Ukraine’s gross international reserves fell 3.4%, or USD 0.34 bln, to USD 9.63 bln, according to a National Bank of Ukraine (NBU) report released on May 7. The main factors were USD 737 mln in external redemptions (including USD 218 mln for the IMF), as well as USD 240 mln in NBU’s foreign currency sale (including USD 140 mln for Naftogaz). The National Bank’s USD 158 mln foreign currency purchase at the ForEx and a EUR 250 mln loan from the EU prevented gross reserves from falling deeper.
Alexander Paraschiy: The relatively modest gross reserves decline in April is a very good sign that means external trade is improving and the situation at the ForEx has stabilized for the moment. We anticipate gross international reserves to fluctuate close to the USD 10 bln mark over the upcoming month in light of the expected placement of USD 1 bln in Eurobonds under U.S. state guarantees in May and EUR 600 mln debt tranche from the EU expected in the summer.

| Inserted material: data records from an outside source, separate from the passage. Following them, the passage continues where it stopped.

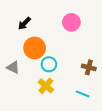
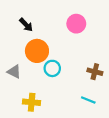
black arrow: (24, 23) -> (26, 25), turned -88
yellow cross: (46, 86) -> (32, 102), moved, turned -35

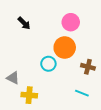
orange circle: (37, 51) -> (65, 48), moved
gray triangle: (14, 72) -> (13, 78), moved

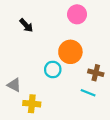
pink circle: (71, 22) -> (77, 14), moved
cyan line: (82, 93) -> (88, 93), moved

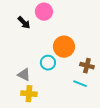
pink circle: (77, 14) -> (44, 12), moved
gray triangle: (14, 85) -> (24, 75), moved

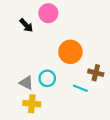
cyan circle: (48, 63) -> (47, 78), moved
cyan line: (80, 84) -> (80, 88), moved

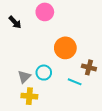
black arrow: (26, 25) -> (15, 22), moved
gray triangle: (26, 83) -> (24, 77), turned 48

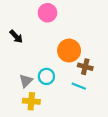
black arrow: (15, 22) -> (16, 36), moved
brown cross: (89, 67) -> (85, 67), moved

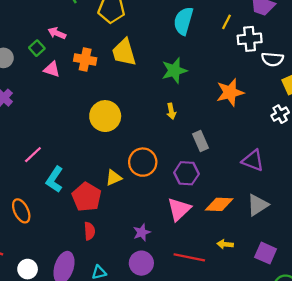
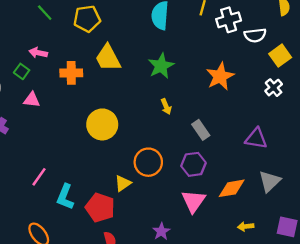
pink triangle: (52, 69) -> (32, 100), moved

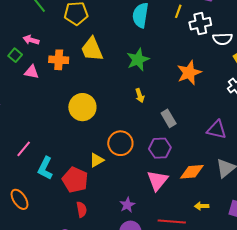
pink triangle: (32, 100) -> (32, 72), moved

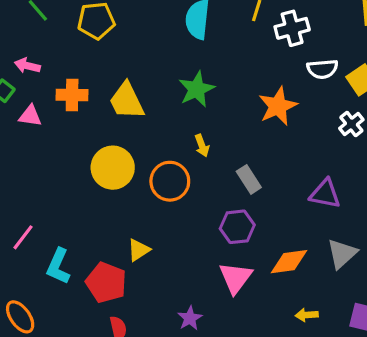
white semicircle: (223, 39) -> (322, 69), moved
yellow trapezoid: (92, 49) -> (127, 101), moved
orange circle: (120, 143) -> (170, 181), moved

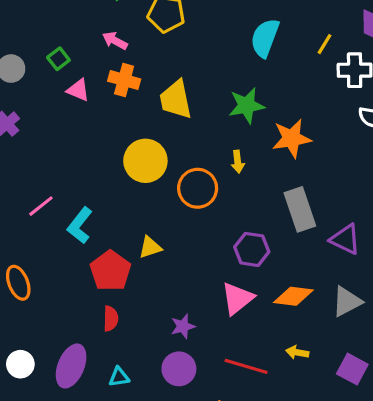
pink arrow: (27, 66) -> (115, 41), moved
orange star: (278, 106) -> (292, 138), moved
gray rectangle: (249, 179) -> (300, 209), moved, size x1.5
cyan L-shape: (58, 266) -> (80, 225), moved

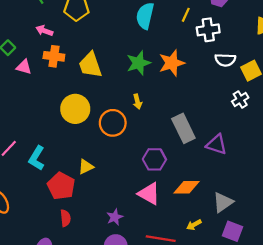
orange star: (292, 138) -> (172, 63), moved
pink triangle: (237, 298) -> (149, 194), turned -45
gray triangle: (347, 302) -> (223, 202), moved
yellow arrow: (297, 352) -> (194, 225), turned -32

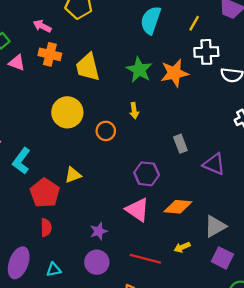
white cross: (208, 30) -> (206, 52), moved
green star: (139, 63) -> (139, 70), turned -30
orange circle: (113, 123) -> (106, 131), size x0.7
gray rectangle: (183, 128) -> (180, 144), size x0.6

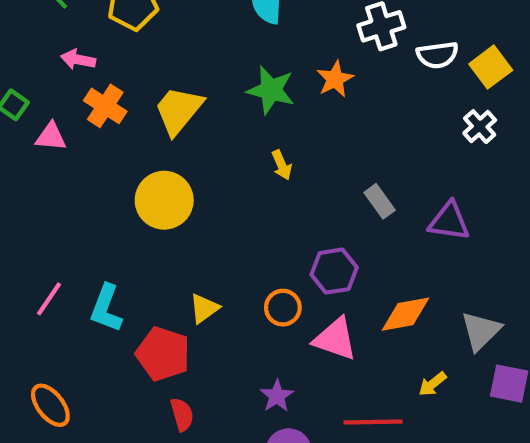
orange cross: (50, 54) -> (105, 106), turned 35
yellow trapezoid: (88, 67) -> (178, 110), turned 68
orange star: (174, 73) -> (335, 79), size x0.7
orange circle: (106, 131) -> (283, 308), moved

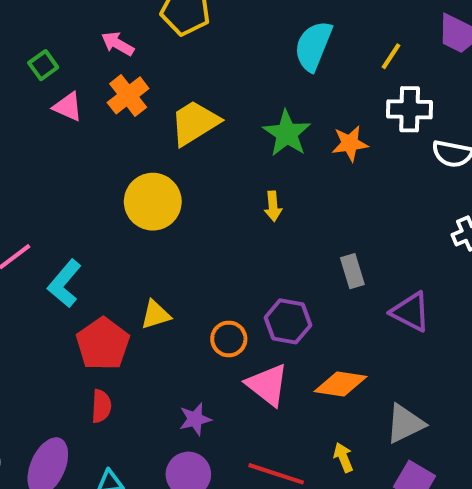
yellow arrow: (432, 384) -> (343, 457), turned 88

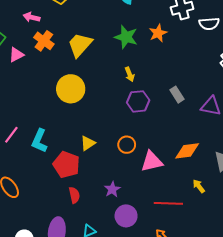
pink triangle: (68, 107) -> (16, 55), turned -35
purple hexagon: (288, 321) -> (138, 101), moved
pink triangle: (267, 385) -> (152, 161), turned -35
purple star: (195, 419) -> (112, 189), moved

Then starting September, economic stability will depend on “debt operation” of Finance Minisrty and progress in gaining another IMF tranche. Even without debt restructuring, we see gross international reserves near USD 11.5 bln (2.7 months of imports) by the ned of 2015. Yet success in sovereign debt payment rescheduling might boost gross reserves to USD 15 bln (3.5 months of imports).